La terrible nouvelle me fut confirmée par deux amis proches du défunt. D’abord par le célèbre sociologue ivoirien Abdou Touré qui connut Drissa Diakité alors qu’ils poursuivaient leurs études en France et ensuite par le Pr. Salif Berthé que je joignis immédiatement, connaissant sa grande proximité avec le Pr. Diakité. Le Peul venu du Birgo a donc achevé sa course sur les rives du Djoliba à Bamako. Dans la grisaille abidjanaise de ces temps pluvieux, le sort ne pouvait faire pire pour cristalliser ma flegme matinale. « La mort se hâte et Dieu nous délivre un à un » souligne le grand Hugo sur la tombe de Louise Julien le 26 juillet 1853. Mais « l’homme ne sait pas être mortel », dit Goethe à Hemingway.

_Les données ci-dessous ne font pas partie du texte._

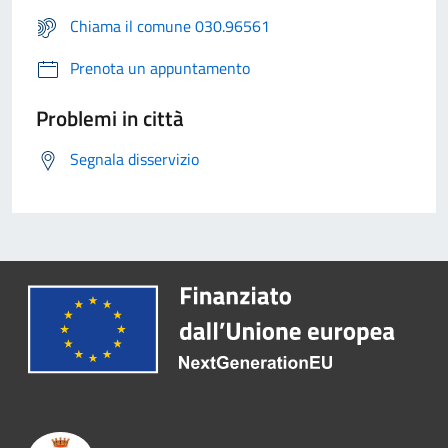
Chiama il comune 030.96561
Prenota un appuntamento
Problemi in città
Segnala disservizio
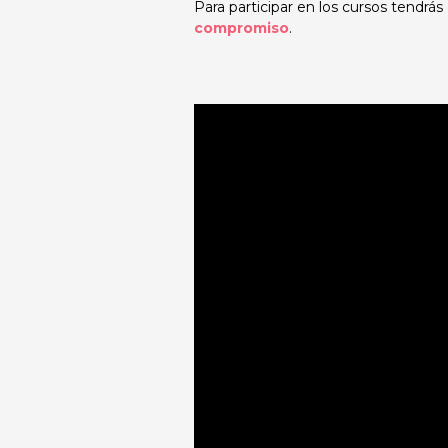
Para participar en los cursos tendrás
compromiso
.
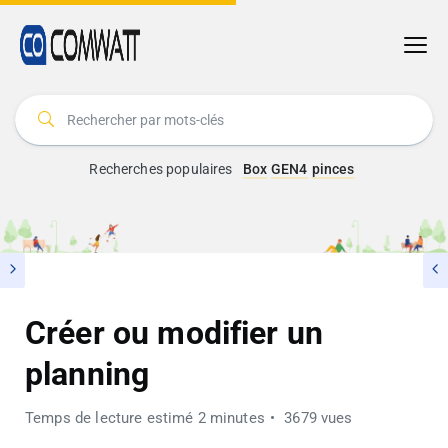
Recherches populaires
Box
GEN4
pinces
Créer ou modifier un
planning
Temps de lecture estimé 2 minutes
3679 vues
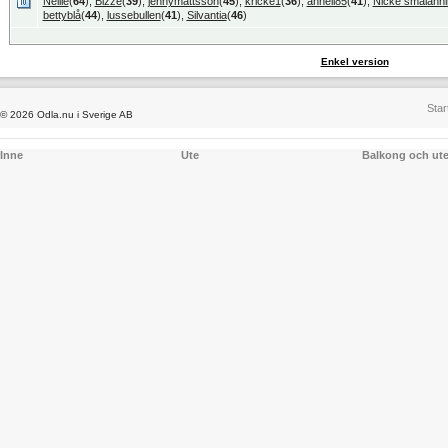
Nellie
(
64
),
Bizze
(
39
),
jennymattsson
(
45
),
kricke1
(
36
),
anneli85
(
41
),
Nicke smålänni
bettyblå
(
44
),
lussebullen
(
41
),
Silvantia
(
46
)
Enkel version
Star
© 2026 Odla.nu i Sverige AB
Inne
Ute
Balkong och ut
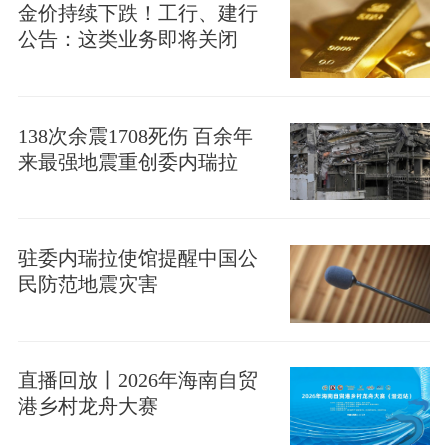
金价持续下跌！工行、建行
公告：这类业务即将关闭
138次余震1708死伤 百余年
来最强地震重创委内瑞拉
驻委内瑞拉使馆提醒中国公
民防范地震灾害
直播回放丨2026年海南自贸
港乡村龙舟大赛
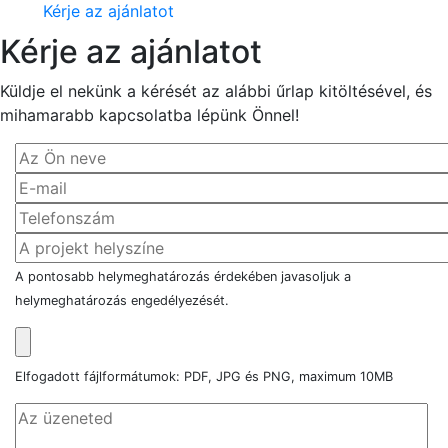
Kérje az ajánlatot
Kérje az ajánlatot
Küldje el nekünk a kérését az alábbi űrlap kitöltésével, és
mihamarabb kapcsolatba lépünk Önnel!
A pontosabb helymeghatározás érdekében javasoljuk a
helymeghatározás engedélyezését.
Elfogadott fájlformátumok: PDF, JPG és PNG, maximum 10MB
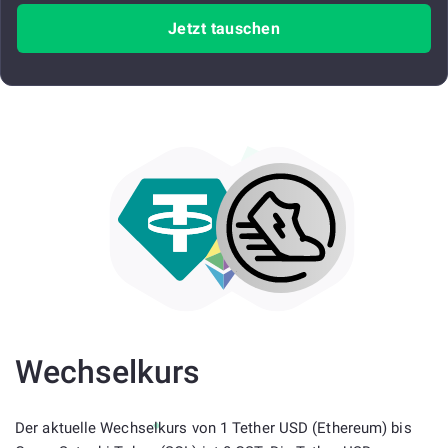
Jetzt tauschen
Wechselkurs
Der aktuelle Wechselkurs von 1 Tether USD (Ethereum) bis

Désir d’immortalité ? Assurément non. « Dans les conditions modernes, écrit Hannah Arendt, il est en vérité si invraisemblable qu’un homme aspire sérieusement à l’immortalité terrestre que l’on a probablement raison de n’y voir que de la vanité ». Qu’Arendt se rassure cependant car nous avons bu depuis longtemps à cette sagesse malienne issue du tréfonds des âges : saya té dafin shi to (la mort n’épargne aucun être vivant) , certitude donc de notre finitude, loi universelle inscrite dans l’éternité par les religions révélées à l’image de l’Islam : Toute âme goûtera la mort. Ensuite c'est vers Nous que vous serez ramenés. (Sourate 29 ;Verset 57).

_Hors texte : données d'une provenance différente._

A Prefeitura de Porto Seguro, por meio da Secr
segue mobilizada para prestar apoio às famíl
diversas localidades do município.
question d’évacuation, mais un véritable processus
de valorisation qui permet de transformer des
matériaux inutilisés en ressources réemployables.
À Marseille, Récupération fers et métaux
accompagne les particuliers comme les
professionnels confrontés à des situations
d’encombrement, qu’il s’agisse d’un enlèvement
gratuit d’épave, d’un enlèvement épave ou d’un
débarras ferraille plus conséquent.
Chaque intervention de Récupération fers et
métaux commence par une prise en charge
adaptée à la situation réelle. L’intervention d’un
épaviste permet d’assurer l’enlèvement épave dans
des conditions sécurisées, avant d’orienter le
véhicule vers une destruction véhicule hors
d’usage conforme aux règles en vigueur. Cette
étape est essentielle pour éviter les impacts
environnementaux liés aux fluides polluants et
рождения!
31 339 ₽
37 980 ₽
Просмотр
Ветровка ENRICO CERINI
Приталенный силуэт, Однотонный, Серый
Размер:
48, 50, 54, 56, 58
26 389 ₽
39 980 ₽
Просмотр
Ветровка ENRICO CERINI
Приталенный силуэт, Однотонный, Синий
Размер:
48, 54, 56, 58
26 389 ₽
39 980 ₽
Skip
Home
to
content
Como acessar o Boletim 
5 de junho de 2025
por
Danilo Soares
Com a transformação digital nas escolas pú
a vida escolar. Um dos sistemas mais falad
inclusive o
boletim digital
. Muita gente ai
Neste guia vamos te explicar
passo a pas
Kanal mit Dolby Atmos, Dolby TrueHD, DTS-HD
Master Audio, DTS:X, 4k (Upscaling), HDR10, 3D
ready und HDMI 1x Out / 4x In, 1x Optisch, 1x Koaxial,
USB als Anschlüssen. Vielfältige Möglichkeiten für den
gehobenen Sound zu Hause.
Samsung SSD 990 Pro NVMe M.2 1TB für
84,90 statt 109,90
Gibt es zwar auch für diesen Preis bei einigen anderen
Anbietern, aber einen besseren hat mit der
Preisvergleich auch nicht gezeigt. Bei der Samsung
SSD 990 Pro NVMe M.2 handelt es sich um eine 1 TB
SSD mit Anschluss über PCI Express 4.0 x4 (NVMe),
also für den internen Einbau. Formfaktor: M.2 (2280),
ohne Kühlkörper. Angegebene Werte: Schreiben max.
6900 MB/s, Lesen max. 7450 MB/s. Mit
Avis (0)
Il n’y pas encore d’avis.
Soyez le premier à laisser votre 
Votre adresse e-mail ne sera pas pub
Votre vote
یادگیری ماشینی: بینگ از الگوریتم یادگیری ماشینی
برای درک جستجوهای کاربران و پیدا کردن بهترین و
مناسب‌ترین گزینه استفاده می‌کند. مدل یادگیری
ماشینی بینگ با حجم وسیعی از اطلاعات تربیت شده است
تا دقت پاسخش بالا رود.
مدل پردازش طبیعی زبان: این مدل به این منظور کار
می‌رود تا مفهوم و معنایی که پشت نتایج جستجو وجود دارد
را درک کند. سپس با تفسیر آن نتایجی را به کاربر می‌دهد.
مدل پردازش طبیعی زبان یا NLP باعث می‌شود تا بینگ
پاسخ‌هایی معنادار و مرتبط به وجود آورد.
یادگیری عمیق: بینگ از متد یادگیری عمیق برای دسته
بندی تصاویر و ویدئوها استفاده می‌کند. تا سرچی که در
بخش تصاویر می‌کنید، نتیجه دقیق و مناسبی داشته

C’était l’homme d’une seule pièce, un homme authentique et vrai, dépouillé de tout artifice. Il n’aimait ni les dithyrambes, ni les flagorneries, encore moins les bondieuseries malgré ses états de service appréciables. Avec sa disparition, le Mali et l’Afrique perdent en Drissa Diakité, une figure historique et authentique qui a fortement contribué au combat victorieux du peuple malien en mars 1991, afin de retrouver sa couronne de gloire et d’espérance confisquée par près d’un quart de siècle de dictature militaire.

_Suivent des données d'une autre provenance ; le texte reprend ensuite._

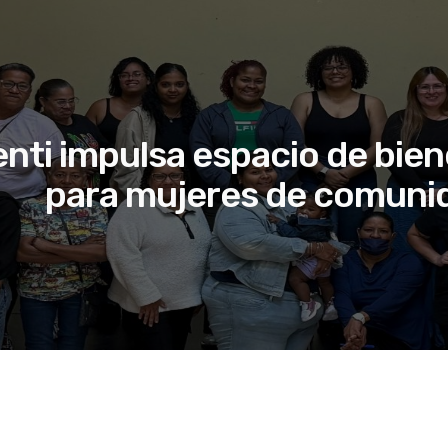
nti impulsa espacio de bien
para mujeres de comunid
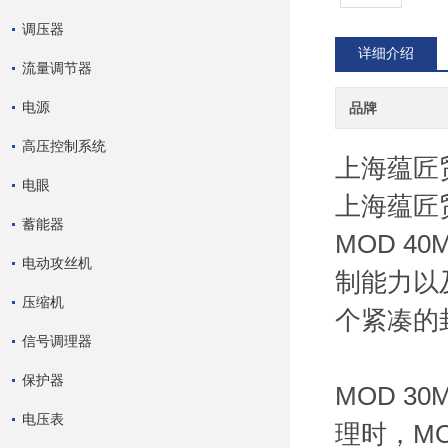
调压器
详细介绍
流量调节器
电源
品牌
高压控制系统
上海蕴匠
电眼
上海蕴匠
蓄能器
MOD 4
电动攻丝机
制能力以及
压缩机
个紧凑的
信号调理器
保护器
MOD 
电压表
理时，M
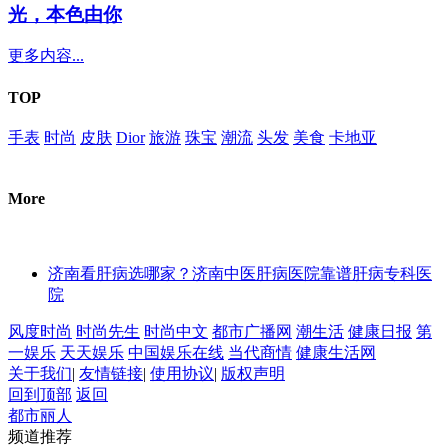
光，本色由你
更多内容...
TOP
手表
时尚
皮肤
Dior
旅游
珠宝
潮流
头发
美食
卡地亚
More
济南看肝病选哪家？济南中医肝病医院靠谱肝病专科医
院
风度时尚
时尚先生
时尚中文
都市广播网
潮生活
健康日报
第
一娱乐
天天娱乐
中国娱乐在线
当代商情
健康生活网
关于我们
|
友情链接
|
使用协议
|
版权声明
回到顶部
返回
都市丽人
频道推荐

Les hommages rendus au défunt par les acteurs de cet épisode héroïque, ont abondamment insisté sur cet aspect de la vie de celui que ses intimes appelaient Badri, pour que toute dissertation sur la question soit pour le moins superflue. Je connus d’ailleurs Drissa Diakité non sur les barricades de cette année de braise, mais dans les salles de cours de l’ENSUP en 1995. Jeune étudiant venu de l’université d’Abidjan, je vis entré dans l’une des salles de cours de cette prestigieuse école de formation, un jour de mai
de cette année, un homme à la silhouette frêle, richement paré d’une tenue traditionnelle malienne. Il s’appelait Drissa Diakité et dispensait un cours intitulé ‘’Traditions culturelles maliennes’’. C’était un régal que de l’écouter tant la précision de son verbe, ses qualités de pédagogue et sa vaste érudition à propos des civilisations du Mali, étaient indiscutables, le tout couronné par un art consommé de l’humour. Il en était ainsi lorsqu’au cours d’une séance, il s’évertua à nous instruire sur les imaginaires conçus par les hommes à propos des qualités physiques d’une femme dans la société malienne. Avec un sourire malicieux, il parlait alors de la Yayoroba dont les rondeurs pouvaient faire perdre la tête à plus d’un.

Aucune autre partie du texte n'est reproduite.